Barriss stumbled backward as Ahsoka Force-pushed her, and she fell to the found when she tripped on one of the troopers' arms. The inquisitor drew her saber and ignited one end, holding it in a reverse grip as she advanced.

"Pick. It. Up. Pickitup pickitup pickitup! "

Barriss scrambled backward and shuddered with fear as her hand bumped her saber— Ahsoka's blade plunged toward her neck— Barriss gripped her old saber and raised it— her old saber lit up with a crimson blade and she screamed. It retracted and hit the ground like a stone. Ahsoka stopped as it rolled to her feet, smiling cruely down at the mirialan. Barriss' old hilt rose in the air to Ahsoka's free hand and she chuckled.

"Don't worry that's not your crystal," she tossed the old hilt behind her and held up her inquisitor saber, waving it about like she was showing off a new toy, the blood red of her inquisitor blade casting shadows behind her, "It's in this thing."

Barriss felt numb, like she was hardly even present. All she could do was stare blankly at Ahsoka's bloody red blade. It soon became clear that the togruta was expecting more of a response from all this, and the silence was grating on her.

"Speechless? Horrified? Come on girl, give me something, this is just sad."

"What do you want from me, Ahsoka?" Barriss asked quietly, and the inquisitor flinched.

"That's not my name. I'm First Sister, okay? First Sister."

"I'm sorry," Barriss' eyes watered, "I'm so sorry. You deserv— what happened to you, it wasn't right."

Ahsoka retracted her lightsaber and frowned, looking down at her old friend. Barriss forced her gaze up to meet hers and smiled sadly. It was immediately clear in the inquisitor's eyes that that— pity was too much. It wasn't 'fun' anymore.
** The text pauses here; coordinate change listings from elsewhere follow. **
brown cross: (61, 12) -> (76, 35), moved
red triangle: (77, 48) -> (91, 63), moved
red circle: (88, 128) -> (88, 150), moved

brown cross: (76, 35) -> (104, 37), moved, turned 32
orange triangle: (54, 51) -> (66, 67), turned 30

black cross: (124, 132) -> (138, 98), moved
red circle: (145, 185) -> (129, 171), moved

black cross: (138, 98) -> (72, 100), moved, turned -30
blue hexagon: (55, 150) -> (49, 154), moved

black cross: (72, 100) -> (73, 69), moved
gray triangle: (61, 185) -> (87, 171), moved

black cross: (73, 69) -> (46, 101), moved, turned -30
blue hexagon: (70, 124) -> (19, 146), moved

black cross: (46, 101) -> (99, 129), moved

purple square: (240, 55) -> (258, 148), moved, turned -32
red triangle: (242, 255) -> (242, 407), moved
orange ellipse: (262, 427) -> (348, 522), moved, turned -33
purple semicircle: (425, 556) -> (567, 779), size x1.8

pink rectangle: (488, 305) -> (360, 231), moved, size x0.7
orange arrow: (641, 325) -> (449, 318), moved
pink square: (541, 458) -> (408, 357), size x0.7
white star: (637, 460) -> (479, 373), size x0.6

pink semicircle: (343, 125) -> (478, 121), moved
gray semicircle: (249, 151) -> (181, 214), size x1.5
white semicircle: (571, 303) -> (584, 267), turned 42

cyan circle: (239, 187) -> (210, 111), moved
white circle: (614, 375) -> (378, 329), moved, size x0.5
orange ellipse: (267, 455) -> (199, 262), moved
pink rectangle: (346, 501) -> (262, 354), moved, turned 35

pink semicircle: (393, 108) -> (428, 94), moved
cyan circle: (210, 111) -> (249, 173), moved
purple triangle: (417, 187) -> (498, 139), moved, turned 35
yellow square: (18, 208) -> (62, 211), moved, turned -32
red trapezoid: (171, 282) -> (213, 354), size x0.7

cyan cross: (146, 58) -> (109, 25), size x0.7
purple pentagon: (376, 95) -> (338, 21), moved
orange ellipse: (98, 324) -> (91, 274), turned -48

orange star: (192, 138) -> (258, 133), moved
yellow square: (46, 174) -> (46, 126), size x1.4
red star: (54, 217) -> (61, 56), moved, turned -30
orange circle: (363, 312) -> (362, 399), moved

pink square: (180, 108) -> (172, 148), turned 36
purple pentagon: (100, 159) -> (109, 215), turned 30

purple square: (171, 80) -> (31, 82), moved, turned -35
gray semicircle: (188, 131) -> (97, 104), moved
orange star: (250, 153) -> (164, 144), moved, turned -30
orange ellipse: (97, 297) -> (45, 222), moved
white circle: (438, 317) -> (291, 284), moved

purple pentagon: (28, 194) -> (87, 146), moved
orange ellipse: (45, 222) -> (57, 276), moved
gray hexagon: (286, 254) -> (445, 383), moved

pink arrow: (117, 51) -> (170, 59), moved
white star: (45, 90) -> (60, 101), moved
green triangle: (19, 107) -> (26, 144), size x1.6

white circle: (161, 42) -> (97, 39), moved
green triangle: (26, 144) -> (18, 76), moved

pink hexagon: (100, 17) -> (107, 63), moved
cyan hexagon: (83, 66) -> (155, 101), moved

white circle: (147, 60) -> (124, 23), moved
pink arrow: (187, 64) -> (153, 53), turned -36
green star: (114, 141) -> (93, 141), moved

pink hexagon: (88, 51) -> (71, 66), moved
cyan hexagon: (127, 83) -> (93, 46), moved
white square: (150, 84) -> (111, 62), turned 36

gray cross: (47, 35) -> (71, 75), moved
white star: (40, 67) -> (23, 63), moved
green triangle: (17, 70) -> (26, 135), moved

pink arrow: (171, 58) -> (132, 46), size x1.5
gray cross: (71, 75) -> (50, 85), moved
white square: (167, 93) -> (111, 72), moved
It was a few standard hours later, long after Ahsoka turned and left and more black-armored guards came to take her back to her cell, that Barriss finally let herself sink into a meditation. She felt the pain of this prison, the memories of torture that plagued every being living and dead in this place, the visceral hatred they had for eachother (and themselves), and she acknowledged it. She thought of the old guided meditations she used to do with her Master early in her training. Luminara would tell her that feelings were windows to truth. She shouldn't let them rule her, but with an open mind she could interpret them and decide for herself how best to act. So she listened. She felt the guards as they patrolled the halls, fanatical in their loyalty. She felt the other prisoners, few though there were, and how close they were to giving in. She felt the inquisitors, those who were once imprisoned here, and their desperation to surive.

And she felt the First Sister. Her old friend, the one she betrayed. And felt her heartbreak.